Highlights of the construction project: Utmost precision even during the construction phase

Nov 30, 2016

The new building for the technology centre for vehicle safety (TFS) was a major construction project. The challenges included the stipulation that no pillars were allowed in the large crash test hall, and that the floor of the crash tracks had to be perfectly level. The structural features also include temperature control using the waste heat from the adjacent climatic wind tunnels.

The sheer dimensions and materials used when constructing the TFS are impressive: for example, the unsupported crash hall measuring 90 x 90 metres is much larger in area than an international football pitch. More than 7000 tonnes of steel were used. And the 36,000 cubic metres of concrete used may be visualised as an approx. 40-kilometre long queue of concrete mixer trucks.

The longest approach track from crash block to crash block measures more than 200 metres. An extremely level floor is necessary for precise test procedures. The tolerance along a ±4-metre strip along the middle of the crash tracks is ±2 mm/m, and ±5 mm/100 m for the track as a whole. The floor slab rests on approx. 500 concrete pillars driven up to 18 m into the ground. It is temperature-controlled like an underfloor heating system, so as to maintain the necessary constant temperature in the hall.

Designed to meet the requirements of crash tests, great precision was needed during the construction phase. The temperature on the day had to be taken into account to install the large steel cross-members of the unsupported hall correctly. This was very important owing to thermal expansion of the steel.For reasons of accessibility, helicopters were used to carry the ventilation outlets onto the 23-metre high roof for installation.

The crash test vehicles are accelerated to impact speed by a cable pulley system powered by DC electric motors with a rated output of over 600 kW. This output can also be boosted considerably higher for a short period.

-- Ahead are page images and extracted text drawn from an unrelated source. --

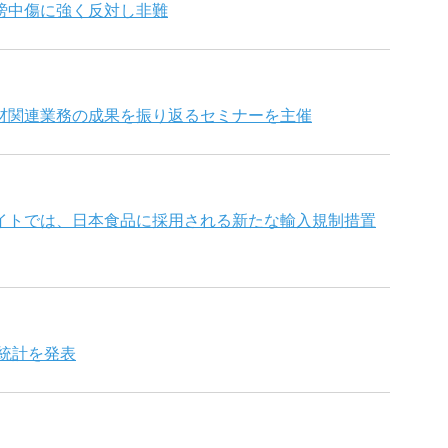
謗中傷に強く反対し非難
材関連業務の成果を振り返るセミナーを主催
イトでは、日本食品に採用される新たな輸入規制措置
の統計を発表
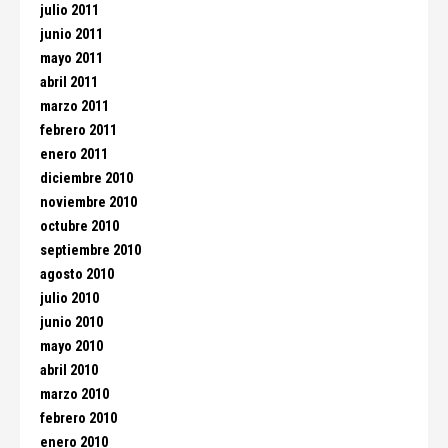
julio 2011
junio 2011
mayo 2011
abril 2011
marzo 2011
febrero 2011
enero 2011
diciembre 2010
noviembre 2010
octubre 2010
septiembre 2010
agosto 2010
julio 2010
junio 2010
mayo 2010
abril 2010
marzo 2010
febrero 2010
enero 2010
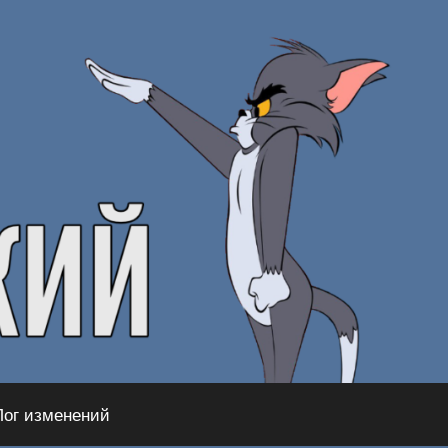
Лог изменений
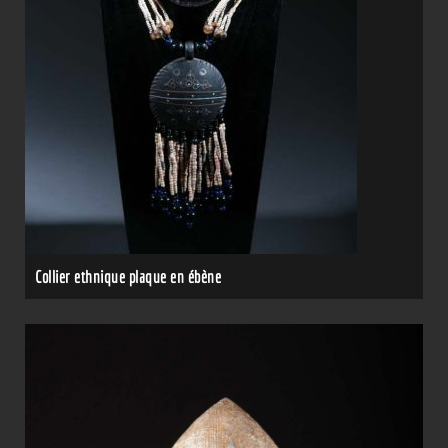
Collier ethnique plaque en ébène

Acceleration in both directions is possible thanks to an innovative redirection system.

The so-called Microtrack system is used on the crash tracks. The advantages of this compact underfloor rail system include precise guidance of the test vehicles to the point of impact and a very narrow track width of 70 mm. This allows a particularly good view of the vehicle underbodies from the five-metre deep video pits located at the impact points of the crash tracks. Incidentally, the glass covers have a thickness of eleven centimetres to withstand the weight of trucks as well.

To conduct Car2Car crash tests with impact angles from 0° to 180°, a variable above-ground rail system is installed in the floor of the angled track for attachment of the steel cables. Increments of 15 degrees are pre-configured, but any desired angle is possible. If the cable powering system is not needed it can be removed, creating a large, level surface for e.g. braking or skid tests.

The waste heat from the adjacent climatic wind tunnels is used to control the temperature in the TFS. Energy is also saved by using all-LED lighting in the building. The bright crash lighting is also provided by LED spotlights, which radiate less heat and therefore no longer heat up the dummies. This has improved the lighting compared to the previous halogen metal-hydride gas discharge (HMI) lamps, as the light source has greater coverage than HMI.

Extensive new construction project in the Sindelfingen location

Daimler AG has invested a three-digit sum in millions of euros in the complete facility. The new TFS allows even closer integration between research, development, planning and production at the Sindelfingen site. Located in the direct vicinity, a new driving simulator, new climatic wind tunnels and a new aeroacoustics wind tunnel were taken into service in 2010, 2011 and 2013, respectively.

The most important construction phases for the TFS:

  • Start of construction and ground-breaking: Autumn 2013
  • Foundations: April 2014
  • Topping-out ceremony: 12 May 2015
  • Start of structural steel work: November 2015
  • First productive crash test: 30 September 2016